В 1919 году Троцкий пожаловался Ленину, что Сталин пьет вино из царских подвалов в Кремле. Сталин был вызван на очную ставку с Троцким по поводу этого обвинения. «Если на фронт дойдет слух, что в Кремле идет пьянство, это произведет дурное впечатление»,— утверждал Троцкий. Продажа алкогольных напитков в это время была в России запрещена. Сталин запротестовал, говоря, что кавказцы не могут обойтись без вина. «Вот видите,— сказал Ленин,— грузины не могут жить без вина». На этом дискуссия окончилась. «Я капитулировал без борьбы»,— вспоминал об этом Троцкий в статье, напечатанной 2 октября 1939 года в американском журнале «Лайф».
Ленин был свидетелем соперничества между Сталиным и Троцким. Он видел их взаимную ненависть. Но оба были ему нужны. Глава Рабкрина требовался грубый и агрессивный, чтобы бюрократы его боялись. Грубее Сталина никого не было. Бюрократию можно было бы обуздать демократией в форме свободных профсоюзов или участия рабочих в управлении. Но любой вид демократии шел наперекор ленинскому принципу партийного единовластия. У партии не могло быть соперников.
Ленин попытался предотвратить дискуссию о профсоюзах. «Прошло, к счастью, время чисто теоретических рассуждений...— писал он к организациям РКП накануне IX съезда.— Надо идти вперед, надо уметь понять, что теперь перед нами стоит практическая задача»1. А когда Томский и ряд оппозиционных групп все-таки опубликовали свои тезисы, Ленин пожаловался на съезде, что «в рассуждениях о социалистическом обществе нет ни тени практицизма, ни деловитости». Тезисы оппозиционеров, сказал он, «в основе своей неверны»197 198.
Теории и рассуждения о структуре общества — это ступень, пройденная еще до революции, снова подтвердил Ленин.

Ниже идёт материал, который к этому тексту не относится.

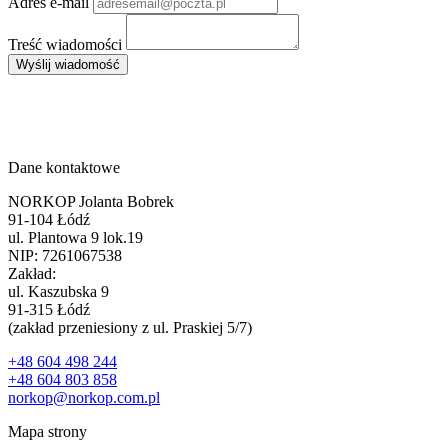
Adres e-mail
Treść wiadomości
Wyślij wiadomość
Dane kontaktowe
NORKOP Jolanta Bobrek
91-104 Łódź
ul. Plantowa 9 lok.19
NIP: 7261067538
Zakład:
ul. Kaszubska 9
91-315 Łódź
(zakład przeniesiony z ul. Praskiej 5/7)
+48 604 498 244
+48 604 803 858
norkop@norkop.com.pl
Mapa strony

Он пошел даже дальше, сказал 22 декабря 1920 года на съезде Советов, что надеется увидеть «начало самой счастливой эпохи, когда политики будет становиться все меньше и меньше, о политике будут говорить реже и не так длинно, а больше будут говорить инженеры и агрономы»1. Сказал он это, подходя к концу полуторачасового доклада.
Но Ленин не мог диктовать партии, и вопреки его желанию развернулась ожесточенная дискуссия о роли профсоюзов, т. е. о роли рабочего класса в социалистическом обществе. На пленуме ЦК в декабре 1920 года Ленин потерпел неудачу, и была принята большинством голосов резолюция Троцкого и Бухарина.